This was very interesting. It is a work of satire and criticizes the Catholic Church. It is notoriously difficult to analyze. So I chose to simply enjoy it. Some have said it led to the Protestant Reformation.
I like that he was a dear friend of Sir Thomas More. There is much I liked about this book, and there is more I didn't really understand!
Waspish, subversive, bitingly ironic, and endlessly entertaining, Praise of Folly has endured for five hundred years as a masterpiece of humanistic inquiry and opposition to dogmatism. The book begins as a straight satire.
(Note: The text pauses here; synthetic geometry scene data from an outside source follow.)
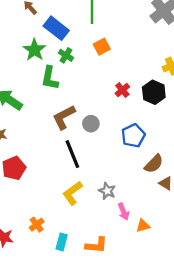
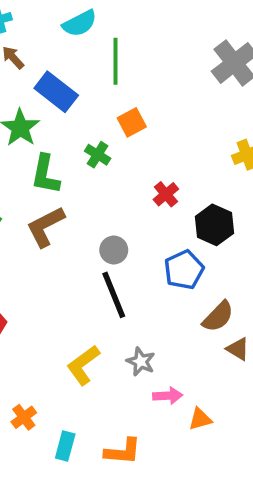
green cross: (66, 55) -> (98, 155), moved
black hexagon: (154, 92) -> (214, 225), moved
brown L-shape: (64, 117) -> (45, 227), moved
black line: (72, 154) -> (114, 295), moved
pink arrow: (123, 212) -> (168, 396), turned -70

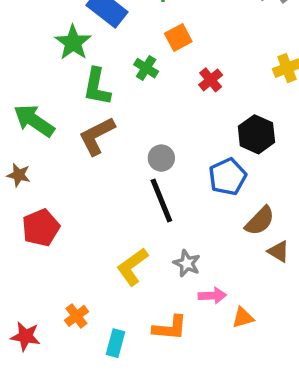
red cross: (166, 194) -> (211, 80), moved
orange L-shape: (123, 451) -> (170, 328), moved

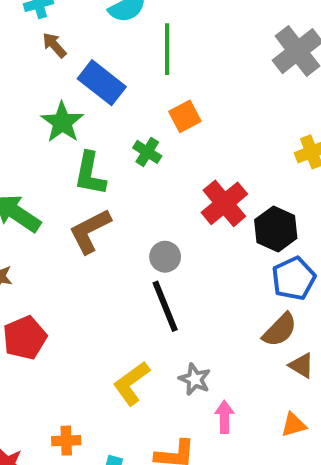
red cross: (211, 80) -> (224, 203), moved, size x1.6
blue pentagon: (228, 177) -> (294, 278), moved
pink arrow: (212, 296) -> (224, 417), turned -88
orange cross: (76, 316) -> (66, 441), turned 35
orange triangle: (243, 318) -> (294, 425), moved

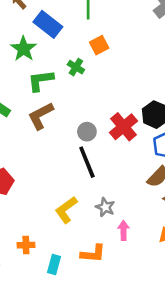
green L-shape: (90, 174) -> (41, 80), turned 72
red cross: (224, 203) -> (124, 127), moved

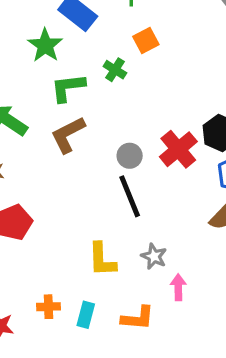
yellow L-shape: (66, 210) -> (102, 260), turned -56
cyan rectangle: (54, 265) -> (86, 315), moved

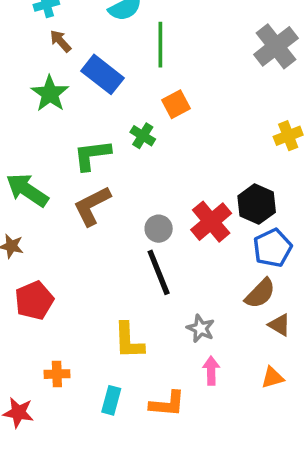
green star: (45, 45) -> (50, 94), moved
gray star: (154, 256) -> (201, 328), moved
orange cross: (48, 307) -> (57, 374), moved

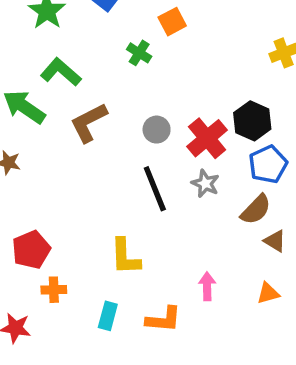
green L-shape: (92, 155) -> (61, 72), moved, turned 48
gray circle: (159, 229) -> (157, 130), moved
red pentagon: (34, 300) -> (31, 250), moved
gray star: (201, 328) -> (205, 184), moved

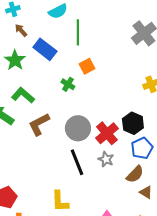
gray circle: (157, 130) -> (78, 128), size x1.6

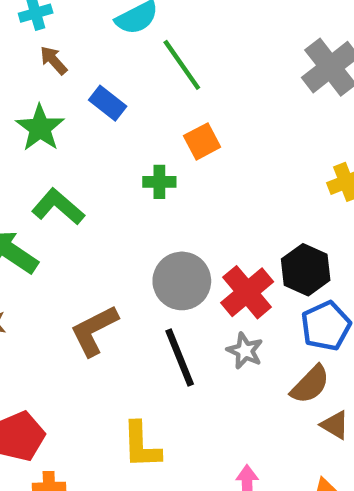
green line: (78, 32) -> (182, 65), turned -35
blue rectangle: (45, 49) -> (108, 103), size x0.7
green cross: (68, 84) -> (159, 182), turned -32
brown L-shape: (39, 124) -> (94, 330), moved

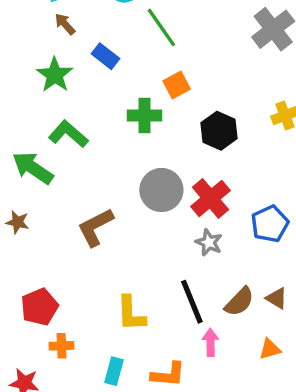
green cross: (159, 182) -> (144, 115), size x1.4
black hexagon: (306, 270) -> (219, 131), moved
black line: (180, 357) -> (192, 302), moved
brown semicircle: (310, 384) -> (239, 302), moved

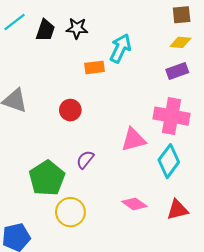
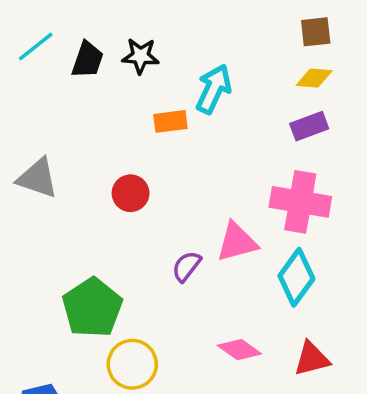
purple semicircle: (85, 160) -> (187, 266), moved

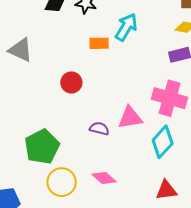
gray triangle: (38, 178) -> (20, 50), moved
purple semicircle: (187, 266) -> (99, 129), turned 60
pink diamond: (239, 350) -> (104, 178), moved

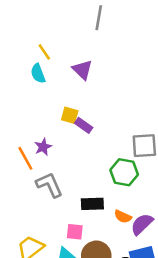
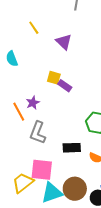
cyan semicircle: (38, 73) -> (12, 59), moved
gray L-shape: (49, 185) -> (38, 133), turned -135
pink square: (75, 232) -> (42, 170), moved, size x1.6

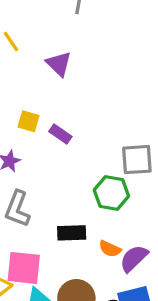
yellow square: (54, 78) -> (29, 121), moved

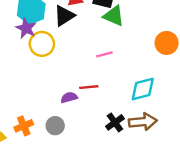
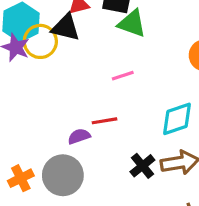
black triangle: (64, 16) -> (66, 27), turned 50
yellow circle: (42, 44) -> (40, 41), moved
gray circle: (55, 126) -> (63, 175), size x1.6

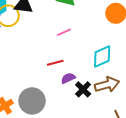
purple semicircle: (79, 136) -> (68, 78), moved

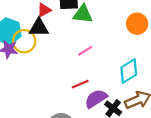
purple semicircle: (68, 78) -> (96, 99), size x1.5

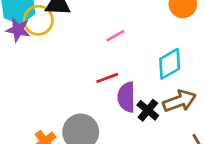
purple semicircle: (96, 99) -> (126, 97), turned -60

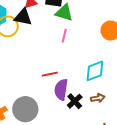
pink line: (115, 36) -> (64, 36), moved, turned -56
brown arrow: (179, 101) -> (98, 98), size x0.6

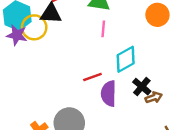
cyan diamond: (95, 71) -> (126, 59), moved
black cross: (75, 101) -> (142, 87), moved

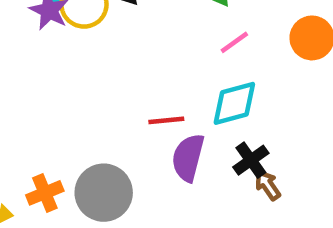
pink line: (103, 29) -> (234, 42), moved, turned 35
brown arrow: (154, 97) -> (268, 185), turned -119

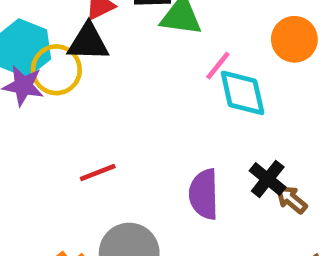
cyan diamond: (234, 103) -> (243, 93), moved, turned -72
red line: (166, 120) -> (98, 173), moved

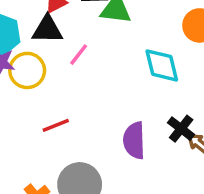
pink line: (218, 66) -> (79, 55), moved
yellow circle: (56, 70) -> (27, 70), moved

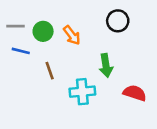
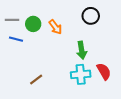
brown line: (50, 71) -> (36, 79), moved, turned 72
cyan cross: (82, 92) -> (81, 74), moved
red semicircle: (135, 93) -> (104, 71), turned 42

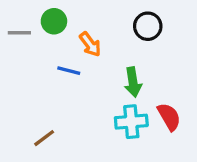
green circle: (33, 24) -> (54, 21), moved
blue line: (16, 39) -> (69, 71), moved
brown line: (36, 79) -> (44, 138), moved

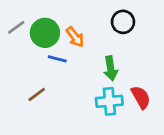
green circle: (54, 21) -> (45, 33), moved, size x1.4
gray line: (19, 33) -> (16, 27), turned -36
brown line: (44, 138) -> (37, 94), moved

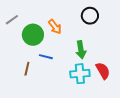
green circle: (45, 33) -> (33, 35), moved
blue line: (57, 59) -> (46, 57), moved
brown line: (37, 94) -> (27, 69), turned -40

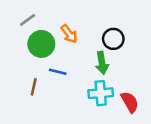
black circle: (90, 16) -> (113, 39), moved
gray line: (12, 20) -> (27, 20), moved
red semicircle: (103, 71) -> (130, 102), moved

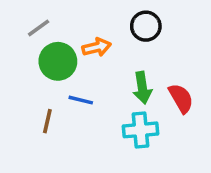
orange arrow: (69, 34) -> (97, 47), turned -66
black circle: (113, 39) -> (146, 26), moved
red semicircle: (130, 102) -> (181, 98), moved

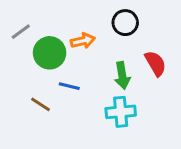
gray line: (39, 28) -> (21, 32), moved
red semicircle: (181, 98) -> (155, 63), moved
brown line: (47, 121) -> (40, 104), turned -70

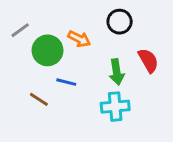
orange arrow: (83, 41) -> (79, 39), turned 40

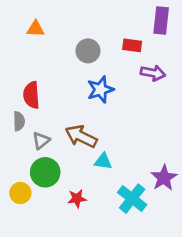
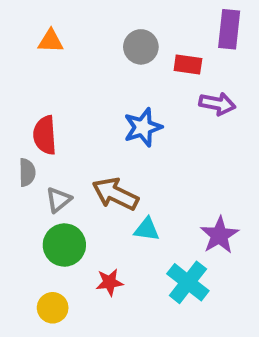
gray circle: (88, 51) -> (141, 47), moved
purple star: (164, 178) -> (219, 235), moved
yellow circle: (20, 193) -> (53, 308), moved

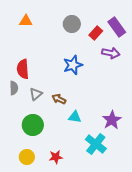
purple rectangle: (229, 29) -> (117, 27), moved, turned -42
red rectangle: (188, 65) -> (96, 33), turned -56
brown arrow: (115, 194) -> (59, 99), size x0.6
gray triangle: (58, 200) -> (36, 94), moved
red star: (109, 282) -> (56, 157), moved

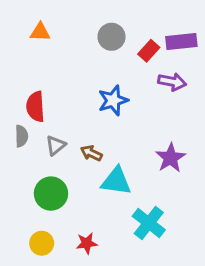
purple rectangle: (117, 27) -> (181, 41), turned -60
cyan triangle: (75, 117) -> (116, 181), size x1.5
purple star: (112, 120) -> (170, 158), moved

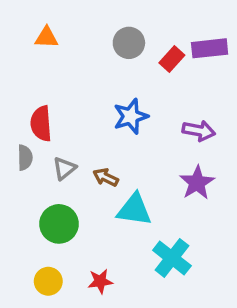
purple arrow: (172, 82) -> (199, 131), moved

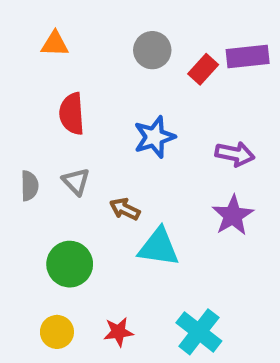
red semicircle: (41, 124) -> (72, 114), moved
gray triangle: (64, 168) -> (76, 182), moved, turned -35
cyan cross: (172, 258) -> (199, 332), moved

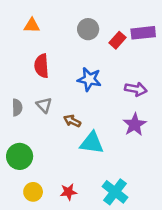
blue star: (154, 137) -> (89, 79), turned 30
green circle: (70, 264) -> (20, 156), moved

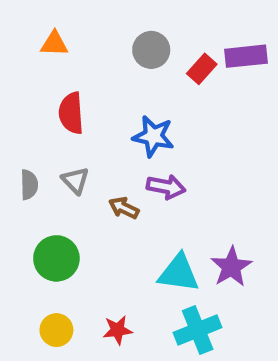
purple arrow: (136, 89) -> (166, 187), moved
purple star: (135, 125) -> (231, 267), moved
cyan triangle: (92, 143) -> (179, 273), moved
green circle: (20, 156) -> (56, 258), moved
cyan cross: (115, 192) -> (198, 330), turned 30

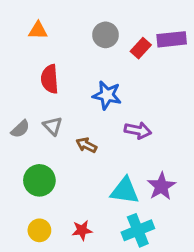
gray semicircle: (29, 185) -> (20, 129), turned 48
purple arrow: (166, 187) -> (138, 130), moved

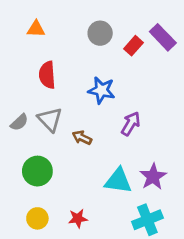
purple rectangle: (172, 39) -> (163, 37), turned 52
gray triangle: (53, 126) -> (50, 120), size x1.4
purple arrow: (138, 130) -> (131, 124), turned -70
cyan cross: (138, 230) -> (147, 220), moved

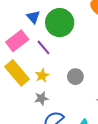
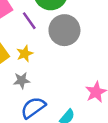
gray circle: (75, 77) -> (64, 30), moved, size x1.6

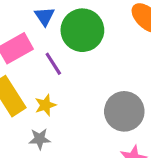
gray circle: (64, 30) -> (124, 111), moved

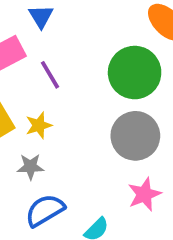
green circle: (82, 30) -> (135, 73), moved

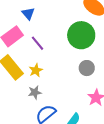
gray circle: (135, 136) -> (87, 68), size x0.6

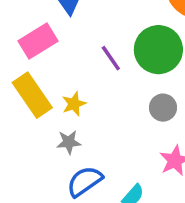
purple line: (38, 43) -> (111, 58), moved

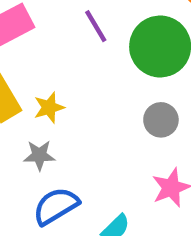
purple line: (111, 58) -> (96, 26), moved

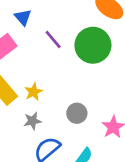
gray circle: (161, 120) -> (77, 113), moved

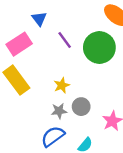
yellow star: (34, 92) -> (62, 85), moved
gray star: (32, 121) -> (59, 111), moved

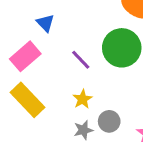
purple line: (65, 40) -> (81, 60), moved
Folly, in the guise of a jester, speaks for herself in a parodic declamation, insisting she is the world’s greatest benefactor—desire, flattery, youth, and vitality all follow her lead, and Jupiter himself has to fall in behind her when he wants to father a child. When someone observes that no humans have ever built a house of worship for her, Folly first responds with a droll observation: “I cannot but wonder at the ingratitude.” Yet Praise of Folly soon pivots from this cheeky beginning, and the goddess becomes a mouthpiece through which the author propounds more serious themes. Half a millennium on, the power of Erasmus’s masterpiece has not waned; in fact, it’s both disturbingly and providentially relevant in our contemporary moment, when religious belief and humanistic scrutiny are often violently opposed.